Jakarta - Setelah memperluas operasionalnya di Indonesia pada akhir Juni lalu, Show Token kini melangkah lebih jauh dengan melakukan ekspansi strategis. Ekosistem hiburan yang menggabungkan teknologi blockchain dan kecerdasan buatan (AI) ini resmi mengumumkan listing di platform bursa aset kripto Indodax pada tanggal 6 Agustus 2026. Langkah ini dianggap sebagai pencapaian penting bagi Show Token dalam memperkuat keberadaannya di pasar lokal.

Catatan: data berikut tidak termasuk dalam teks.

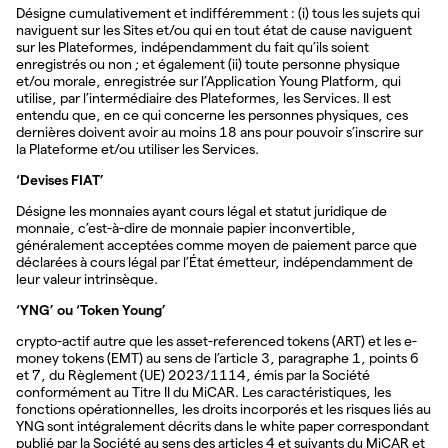
Désigne cumulativement et indifféremment : (i) tous les sujets qui
naviguent sur les Sites et/ou qui en tout état de cause naviguent
sur les Plateformes, indépendamment du fait qu’ils soient
enregistrés ou non ; et également (ii) toute personne physique
et/ou morale, enregistrée sur l’Application Young Platform, qui
utilise, par l’intermédiaire des Plateformes, les Services. Il est
entendu que, en ce qui concerne les personnes physiques, ces
dernières doivent avoir au moins 18 ans pour pouvoir s’inscrire sur
la Plateforme et/ou utiliser les Services.
‘Devises FIAT’
Désigne les monnaies ayant cours légal et statut juridique de
monnaie, c’est-à-dire de monnaie papier inconvertible,
généralement acceptées comme moyen de paiement parce que
déclarées à cours légal par l’État émetteur, indépendamment de
leur valeur intrinsèque.
‘YNG’ ou ‘Token Young’
crypto-actif autre que les asset-referenced tokens (ART) et les e-
money tokens (EMT) au sens de l’article 3, paragraphe 1, points 6
et 7, du Règlement (UE) 2023/1114, émis par la Société
conformément au Titre II du MiCAR. Les caractéristiques, les
fonctions opérationnelles, les droits incorporés et les risques liés au
YNG sont intégralement décrits dans le white paper correspondant
publié par la Société au sens des articles 4 et suivants du MiCAR et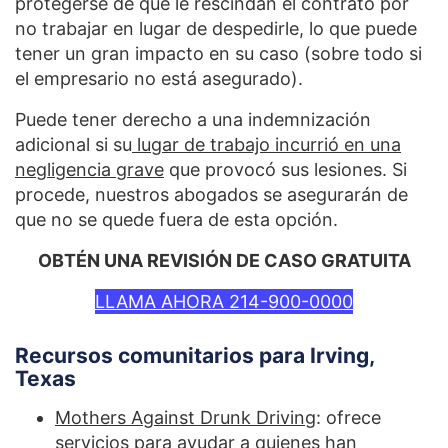
protegerse de que le rescindan el contrato por
no trabajar en lugar de despedirle, lo que puede
tener un gran impacto en su caso (sobre todo si
el empresario no está asegurado).
Puede tener derecho a una indemnización
adicional si su
lugar de trabajo incurrió en una
negligencia grave
que provocó sus lesiones. Si
procede, nuestros abogados se asegurarán de
que no se quede fuera de esta opción.
OBTÉN UNA REVISIÓN DE CASO GRATUITA
LLAMA AHORA 214-900-0000
Recursos comunitarios para Irving,
Texas
Mothers Against Drunk Driving
: ofrece
servicios para ayudar a quienes han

Pemilihan Indodax sebagai mitra untuk ekspansi didasarkan pada reputasi platform tersebut sebagai salah satu bursa kripto yang paling terpercaya dan telah beroperasi sejak 2014, serta memiliki regulasi dari OJK. Dengan lebih dari 10 juta pengguna terdaftar, Indodax menjadi pintu masuk strategis untuk memperluas jangkauan utilitas aset digital ini.
Respons Positif dari Komunitas
Akshay Melwani, Chief Executive Officer (CEO) Show Token, menyatakan bahwa keputusan untuk melantai di bursa terkemuka seperti Indodax merupakan respons terhadap tingginya minat dan dukungan dari komunitas di Indonesia. "Setelah listing di Mobee pada akhir Juni lalu, kami melihat permintaan dan dukungan yang luar biasa dari publik Indonesia. Bergabungnya Show Token di Indodax dalam waktu dekat adalah langkah alami kami untuk memberikan kenyamanan, kemudahan transaksi, serta fleksibilitas yang lebih besar bagi seluruh pengguna lokal," ujarnya dalam keterangan resmi.
Integrasi Web3 dalam Industri Perfilman
Show Token tidak hanya berfokus pada transaksi aset digital, tetapi juga menawarkan nilai tambah melalui integrasi teknologi Web3 dengan industri perfilman. Ekosistem ini terdiri dari beberapa pilar utama, termasuk Show Movies, Show AI & Marketplace, Show Kids, dan Show Capital & Index. Melalui platform ini, pemegang token memiliki kesempatan untuk secara kolektif mendukung pendanaan dan produksi berbagai karya sinema nasional berskala besar.
Sistem kolaborasi yang inovatif ini juga menjanjikan distribusi imbalan (reward) atas kesuksesan penayangan film. Imbalan tersebut akan disalurkan secara otomatis dan transparan melalui sistem smart contract, yang akan dikirimkan dalam bentuk airdrop langsung ke dompet digital pengguna. Akshay menambahkan bahwa momentum ini akan semakin memperkuat posisi Indonesia sebagai pusat inovasi ekonomi kreatif berbasis teknologi di Asia Tenggara.
"Kami tidak hanya ingin menghadirkan token kripto, tetapi membangun fondasi ekosistem yang berkelanjutan. Kehadiran kami di Indodax mendatang akan menjadi jembatan besar bagi masyarakat untuk ikut memiliki, memantau, dan merasakan langsung dampak dari pertumbuhan industri hiburan Tanah Air secara transparan," tutupnya.